Ambition alone will not change diversity landscape in the NHS

Source: NHE Jul/Aug 16

NHE’s Rosemary Collins reports on the importance of strong leaders to drive the diversity agenda in the NHS.

This year’s NHS Confederation revealed widespread determination to introduce leadership that can tackle discrimination against ethnic minorities, women and other marginalised groups in the NHS. 

Shortly before the conference, the results of the Workforce Race Equality Standard (WRES) were published, providing the first comprehensive picture of racial discrimination in the NHS. Amongst other worrying findings, it showed that at 75% of all acute trusts, black and minority ethnic (BME) staff reported higher rates of bullying, harassment and abuse from colleagues than white staff. 

Revealing and concerning 

At a session on the WRES report, Sir Keith Pearson, chair of Health Education England, said: “The initial findings are on the one hand revealing and concerning, demonstrating that we have a very long way to go if people from BME backgrounds are to share the same opportunities for advancement in the NHS as those from a white background. 

“On the other hand, one can be encouraged by the honesty reflected in the input in the assessment and by the ambition for change. But ambition alone will not change the landscape and the opportunities for our BME employees. We need a real understanding of what needs fixing and all-level commitment to effect the changes that are needed.” 

As the speakers on the panel made clear, the report exposed a problem that has existed for a long time. “Lots of people have talked about race in the NHS,” said Joan Saddler, co-chair of the NHS Equality and Diversity Council and associate director at the NHS Confederation, “but it took a white guy to write a report to get it the attention it deserves.” Her remarks got a laugh, but also underlined how serious the problem is. 

Saddler told the story of a friend, who is a black woman and chair of an FT, who was mistaken for a member of staff at a professional event by another chair and was asked ‘if she knew where the toilets were’. 

Limited progress 

Roger Kline, NHS England’s director of WRES research and engagement, said that although there had been “some limited progress” in raising awareness of and tackling the problem since the 2014 report ‘The snowy white peaks of the NHS’, initiatives to improve race equality in the NHS in the past have proven unsustainable in the long term. 

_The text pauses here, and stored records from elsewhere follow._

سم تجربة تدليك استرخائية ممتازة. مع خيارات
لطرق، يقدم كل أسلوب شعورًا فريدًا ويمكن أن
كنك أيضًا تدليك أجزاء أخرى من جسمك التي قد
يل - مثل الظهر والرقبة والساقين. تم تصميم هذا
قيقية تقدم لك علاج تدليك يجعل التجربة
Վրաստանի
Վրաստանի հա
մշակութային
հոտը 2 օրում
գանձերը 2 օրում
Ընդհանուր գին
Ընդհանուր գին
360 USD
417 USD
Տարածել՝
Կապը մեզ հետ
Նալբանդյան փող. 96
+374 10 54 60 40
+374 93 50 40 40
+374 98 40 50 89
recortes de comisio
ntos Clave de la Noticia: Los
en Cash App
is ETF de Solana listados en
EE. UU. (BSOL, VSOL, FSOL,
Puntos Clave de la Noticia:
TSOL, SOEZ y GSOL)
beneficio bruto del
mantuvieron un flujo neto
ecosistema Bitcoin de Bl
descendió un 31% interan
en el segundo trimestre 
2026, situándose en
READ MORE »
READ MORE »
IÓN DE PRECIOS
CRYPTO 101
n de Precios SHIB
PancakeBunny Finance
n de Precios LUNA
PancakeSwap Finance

He described the problem as particularly urgent because discrimination “impacts on the effectiveness of organisations and it has direct links on the care and safety provided to patients”. 

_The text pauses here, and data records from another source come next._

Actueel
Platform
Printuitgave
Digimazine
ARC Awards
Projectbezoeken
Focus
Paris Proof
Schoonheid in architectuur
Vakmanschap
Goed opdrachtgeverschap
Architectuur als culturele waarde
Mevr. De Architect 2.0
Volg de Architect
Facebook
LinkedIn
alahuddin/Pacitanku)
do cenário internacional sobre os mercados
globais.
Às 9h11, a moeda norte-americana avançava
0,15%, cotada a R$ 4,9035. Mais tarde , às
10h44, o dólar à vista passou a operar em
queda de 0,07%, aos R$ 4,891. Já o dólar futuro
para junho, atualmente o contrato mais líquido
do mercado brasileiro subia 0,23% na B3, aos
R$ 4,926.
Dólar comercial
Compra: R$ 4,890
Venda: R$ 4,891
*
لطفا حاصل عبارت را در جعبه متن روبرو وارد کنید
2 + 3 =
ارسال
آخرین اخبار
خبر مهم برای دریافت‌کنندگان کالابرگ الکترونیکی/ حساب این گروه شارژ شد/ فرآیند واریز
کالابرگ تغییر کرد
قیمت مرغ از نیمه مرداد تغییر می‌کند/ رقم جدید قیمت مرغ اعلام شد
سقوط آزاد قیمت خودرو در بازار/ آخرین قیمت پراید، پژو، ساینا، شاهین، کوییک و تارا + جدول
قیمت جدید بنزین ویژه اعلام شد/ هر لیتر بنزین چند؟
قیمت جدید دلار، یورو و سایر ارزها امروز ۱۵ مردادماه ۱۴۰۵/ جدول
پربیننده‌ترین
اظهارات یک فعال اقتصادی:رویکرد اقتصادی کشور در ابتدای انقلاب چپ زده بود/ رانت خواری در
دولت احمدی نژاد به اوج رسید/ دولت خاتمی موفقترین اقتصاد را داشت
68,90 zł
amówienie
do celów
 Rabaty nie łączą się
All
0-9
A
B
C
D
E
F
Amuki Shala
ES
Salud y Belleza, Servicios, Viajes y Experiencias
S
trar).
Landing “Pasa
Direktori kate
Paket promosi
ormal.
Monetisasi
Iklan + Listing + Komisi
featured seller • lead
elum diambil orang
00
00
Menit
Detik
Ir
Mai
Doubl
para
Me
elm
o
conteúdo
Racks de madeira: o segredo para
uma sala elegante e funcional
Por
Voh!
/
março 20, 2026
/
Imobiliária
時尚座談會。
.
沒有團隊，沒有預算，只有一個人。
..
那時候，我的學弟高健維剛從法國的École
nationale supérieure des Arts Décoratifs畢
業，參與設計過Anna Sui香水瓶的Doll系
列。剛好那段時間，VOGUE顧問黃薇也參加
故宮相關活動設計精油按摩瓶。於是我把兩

Kline said a “critical mass of evidence-based good practice”, delivered by NHS leaders, was needed to ensure that change happens. 

“In addition to policies, procedures and training,” he said, “we need leaders that are determined that change will happen, leaders who model themselves on the behaviour they expect of others, leaders who put in place appropriate metrics to hold themselves and their managers to account, and who use research evidence to support and understand what they’re trying to do and why it’s likely to work. 

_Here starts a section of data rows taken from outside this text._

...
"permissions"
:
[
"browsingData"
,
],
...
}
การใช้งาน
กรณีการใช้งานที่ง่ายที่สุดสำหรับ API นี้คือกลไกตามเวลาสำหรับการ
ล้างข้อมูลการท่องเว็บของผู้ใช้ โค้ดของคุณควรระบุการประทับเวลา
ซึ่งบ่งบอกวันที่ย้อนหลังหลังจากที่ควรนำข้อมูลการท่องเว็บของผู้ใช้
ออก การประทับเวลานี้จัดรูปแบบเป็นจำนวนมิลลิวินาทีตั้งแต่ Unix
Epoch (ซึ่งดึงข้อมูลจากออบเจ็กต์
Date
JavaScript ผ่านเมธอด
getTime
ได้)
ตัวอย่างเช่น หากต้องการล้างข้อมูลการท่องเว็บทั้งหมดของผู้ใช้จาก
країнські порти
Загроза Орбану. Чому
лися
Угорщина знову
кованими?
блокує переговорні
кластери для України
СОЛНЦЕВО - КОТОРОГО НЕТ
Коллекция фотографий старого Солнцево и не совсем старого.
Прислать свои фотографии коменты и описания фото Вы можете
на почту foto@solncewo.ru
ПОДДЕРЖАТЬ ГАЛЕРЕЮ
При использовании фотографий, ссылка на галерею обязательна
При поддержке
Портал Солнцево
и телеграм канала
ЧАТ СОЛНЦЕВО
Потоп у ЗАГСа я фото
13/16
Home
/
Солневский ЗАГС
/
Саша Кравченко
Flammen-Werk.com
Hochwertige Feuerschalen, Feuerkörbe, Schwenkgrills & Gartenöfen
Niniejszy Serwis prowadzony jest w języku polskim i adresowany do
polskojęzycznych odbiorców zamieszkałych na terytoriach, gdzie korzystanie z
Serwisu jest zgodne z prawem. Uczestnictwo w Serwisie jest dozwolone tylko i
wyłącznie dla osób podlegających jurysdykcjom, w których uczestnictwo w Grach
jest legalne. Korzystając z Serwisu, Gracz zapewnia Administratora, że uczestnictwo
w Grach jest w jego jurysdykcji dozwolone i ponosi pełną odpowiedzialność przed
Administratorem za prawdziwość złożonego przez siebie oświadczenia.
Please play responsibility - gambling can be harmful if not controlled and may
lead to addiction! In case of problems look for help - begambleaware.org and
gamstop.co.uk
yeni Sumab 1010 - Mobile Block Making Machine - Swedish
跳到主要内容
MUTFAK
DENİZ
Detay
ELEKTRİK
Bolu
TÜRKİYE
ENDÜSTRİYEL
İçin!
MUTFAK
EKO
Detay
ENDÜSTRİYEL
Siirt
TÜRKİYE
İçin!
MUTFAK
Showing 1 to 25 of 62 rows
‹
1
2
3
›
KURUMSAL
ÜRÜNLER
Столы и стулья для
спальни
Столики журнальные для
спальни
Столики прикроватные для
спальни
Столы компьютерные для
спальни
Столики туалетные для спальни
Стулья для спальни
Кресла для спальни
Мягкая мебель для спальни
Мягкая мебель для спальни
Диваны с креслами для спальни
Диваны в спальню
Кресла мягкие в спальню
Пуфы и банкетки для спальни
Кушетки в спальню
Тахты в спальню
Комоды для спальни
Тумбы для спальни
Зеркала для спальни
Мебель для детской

“Such leaders understand that organisations must be proactive and they must listen to their BME staff in safe places where people feel confident to raise their concerns.” 

Delivering diverse boards 

In a separate session on how to create more diverse boards – incorporating not just gender and race but factors such as economic background, sexual orientation and disability – speakers again stressed the importance of leadership. 

Alaba Okuyiga of the Employers Network for Equality and Inclusion told delegates: “The centrepiece of inclusive leadership is about trust and ego. How do we, as leaders, respond when we are challenged by our teams?” 

Dr Ruth Sealy of City University London said that it is vital to establish a concrete commitment to diversity through ambitious, but realistic targets. Her research shows that in 2011, major banks set a target of having women make up 25% of their boards by 2015, and succeeded despite scepticism. 

“There is no other business objective that we would expect to happen without setting some sort of target,” she said, adding that targets are necessary to allow talented women on the lower levels to rise to the top. “When you set targets, what you do is say ‘we’re opening the door and there is going to be room for you in that place’.” 

Also speaking at the event, Jackie Daniel, who was appointed chief executive of the University Hospitals of Morecambe Bay NHS FT after a scandal over serious failures in maternity care, said she had deliberately set out to recruit a board with equal numbers of men and women, and this had been crucial to improving services at the trust. 

Ed Smith, chair of the NHS Improvement board, has said gender representation on all NHS boards should be at 50:50 by 2020, which Dr Sealy described as “a big stretch target”. “I think it is achievable,” she said, “but it’s going to take a lot of work from everyone.”